"Hei! Sama-sama!"
"Apa kabar anak-anak?"
"Hamdallah sehat! Itu, lagi gotong-royong cuci piring! Haha..."
"Hati-hati! Nanti dianggap abusive parent!"
Selanjutnya, saling berbalas chat terjadi. Dari bertanya kabar keluarga masing-masing, membahas tentang kendala kuliahnya, dan tentu saja berbincang tentang wabah corona serta isu terkini dalam negeri.
Karena teman dari jauh, apalagi dua tahun gak pernah ketemu, maka aku layani pembicaraan ngalor-ngidul itu. Kuikuti saja arah pembicaraan temanku yang rindu kampung halaman, dan gak bisa pulang. Bukan karena corona, namun alasan kuliah yang belum kelar! Ahaaay...
Tapi, pikiranku tak sepenuhnya pada isi pembicaraan. Sebagai orang kampung yang tinggal di Kaki Bukit Barisan dan di pedalaman Sumatera, mataku agak sensitif dengan bahasa asing yang hadir di awal percakapan.

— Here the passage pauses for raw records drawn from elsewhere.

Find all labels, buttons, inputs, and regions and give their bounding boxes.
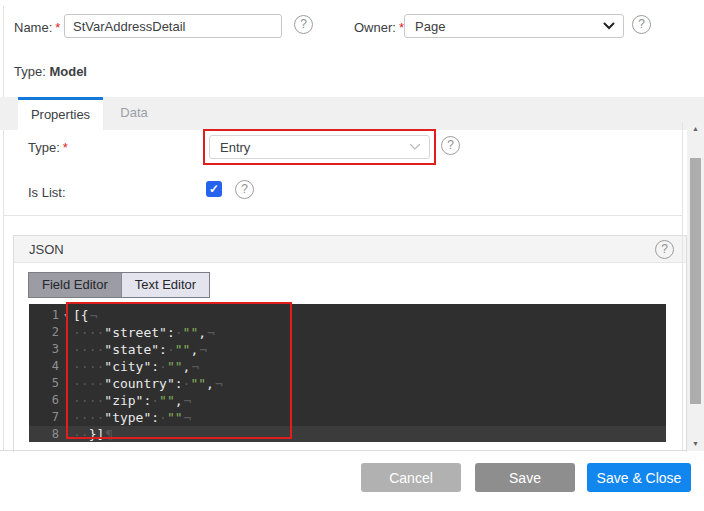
- eol-marker: ¬: [215, 376, 223, 391]
- section-divider: [4, 215, 682, 216]
- line-number: 1: [29, 307, 59, 324]
- code-text: ····"state":·"",¬: [73, 341, 207, 358]
- scrollbar-thumb[interactable]: [690, 158, 701, 404]
- field-editor-button[interactable]: Field Editor: [29, 273, 121, 297]
- code-lines: 1▾[{¬2····"street":·"",¬3····"state":·""…: [29, 307, 666, 442]
- type-caption: Type: Model: [14, 64, 87, 79]
- line-number: 2: [29, 324, 59, 341]
- eol-marker: ¬: [191, 359, 199, 374]
- prop-type-select[interactable]: Entry: [209, 135, 430, 159]
- code-text: ··}]¶: [73, 426, 113, 442]
- fold-gutter: [59, 392, 73, 409]
- code-editor[interactable]: 1▾[{¬2····"street":·"",¬3····"state":·""…: [29, 304, 666, 442]
- is-list-help-icon[interactable]: ?: [235, 180, 254, 199]
- json-panel-title: JSON: [29, 242, 64, 257]
- json-help-icon[interactable]: ?: [655, 240, 674, 259]
- fold-gutter: [59, 426, 73, 442]
- code-line: 5····"country":·"",¬: [29, 375, 666, 392]
- code-line: 1▾[{¬: [29, 307, 666, 324]
- chevron-down-icon: [603, 22, 615, 30]
- footer-divider: [0, 450, 704, 451]
- name-help-icon[interactable]: ?: [294, 15, 313, 34]
- code-text: ····"type":·""¬: [73, 409, 191, 426]
- tab-data[interactable]: Data: [103, 97, 165, 130]
- line-number: 4: [29, 358, 59, 375]
- scroll-down-icon[interactable]: ▼: [687, 437, 704, 451]
- code-text: ····"city":·"",¬: [73, 358, 199, 375]
- code-line: 7····"type":·""¬: [29, 409, 666, 426]
- code-line: 2····"street":·"",¬: [29, 324, 666, 341]
- code-line: 6····"zip":·"",¬: [29, 392, 666, 409]
- owner-select[interactable]: Page: [404, 14, 624, 38]
- fold-gutter: [59, 358, 73, 375]
- line-number: 8: [29, 426, 59, 442]
- fold-gutter: [59, 341, 73, 358]
- type-value: Model: [49, 64, 87, 79]
- tab-properties[interactable]: Properties: [18, 97, 103, 130]
- editor-mode-toggle: Field Editor Text Editor: [28, 272, 210, 298]
- chevron-down-icon: [409, 143, 421, 151]
- json-panel-header: JSON ?: [14, 236, 686, 263]
- name-label: Name:*: [14, 20, 60, 35]
- prop-type-select-value: Entry: [220, 140, 250, 155]
- is-list-label: Is List:: [28, 185, 66, 200]
- code-text: [{¬: [73, 307, 97, 324]
- eol-marker: ¬: [184, 393, 192, 408]
- name-input[interactable]: [64, 14, 282, 38]
- text-editor-button[interactable]: Text Editor: [121, 273, 209, 297]
- line-number: 7: [29, 409, 59, 426]
- owner-select-value: Page: [415, 19, 445, 34]
- prop-type-help-icon[interactable]: ?: [441, 136, 460, 155]
- code-text: ····"zip":·"",¬: [73, 392, 191, 409]
- is-list-checkbox[interactable]: ✓: [206, 181, 222, 197]
- code-text: ····"street":·"",¬: [73, 324, 215, 341]
- fold-gutter: [59, 409, 73, 426]
- eol-marker: ¬: [207, 325, 215, 340]
- scrollbar[interactable]: ▲ ▼: [687, 122, 704, 451]
- scroll-up-icon[interactable]: ▲: [687, 122, 704, 136]
- fold-gutter: [59, 324, 73, 341]
- save-and-close-button[interactable]: Save & Close: [587, 463, 691, 492]
- eol-marker: ¬: [184, 410, 192, 425]
- line-number: 6: [29, 392, 59, 409]
- cancel-button[interactable]: Cancel: [361, 463, 461, 492]
- eol-marker: ¶: [105, 427, 113, 442]
- save-button[interactable]: Save: [475, 463, 575, 492]
- required-asterisk: *: [55, 20, 60, 35]
- eol-marker: ¬: [199, 342, 207, 357]
- dialog-left-border: [3, 6, 4, 451]
- json-panel: JSON ? Field Editor Text Editor 1▾[{¬2··…: [13, 235, 687, 452]
- line-number: 3: [29, 341, 59, 358]
- code-line: 4····"city":·"",¬: [29, 358, 666, 375]
- code-line: 3····"state":·"",¬: [29, 341, 666, 358]
- owner-label: Owner:*: [354, 20, 404, 35]
- fold-caret-icon[interactable]: ▾: [59, 307, 73, 324]
- code-text: ····"country":·"",¬: [73, 375, 223, 392]
- variable-editor-dialog: Name:* ? Owner:* Page ? Type: Model Prop…: [0, 0, 704, 511]
- owner-help-icon[interactable]: ?: [632, 15, 651, 34]
- line-number: 5: [29, 375, 59, 392]
- eol-marker: ¬: [90, 308, 98, 323]
- code-line: 8··}]¶: [29, 426, 666, 442]
- content-right-border: [682, 122, 683, 451]
- prop-type-label: Type:*: [28, 140, 68, 155]
- fold-gutter: [59, 375, 73, 392]
- required-asterisk: *: [63, 140, 68, 155]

Jadi, sambil terus membalas pesan, diam-diam (padahal gak ada juga yang tahu, kan?) Aku tulis di catatan ponselku dengan huruf kapital "ABUSIVE PARENT".
Sebab, yang aku tahu dan sudah pernah menulisnya di Kompasiana adalah tentang Toxic Relationship dan Toxic Parent. Kedua toxic itu, terkadang tanpa sadar acapkali dilakukan dalam hubungan pertemanan, antar pasangan, atau dalam pola asuh orangtua terhadap anak.
Akupun merasa kurang sopan, jika menanyakan itu di arus percakapan. Karena sebagai teman lama yang jauh di rantau, tentu saja temanku, tak berniat membahas tentang istilah yang bagiku ajaib itu, kan?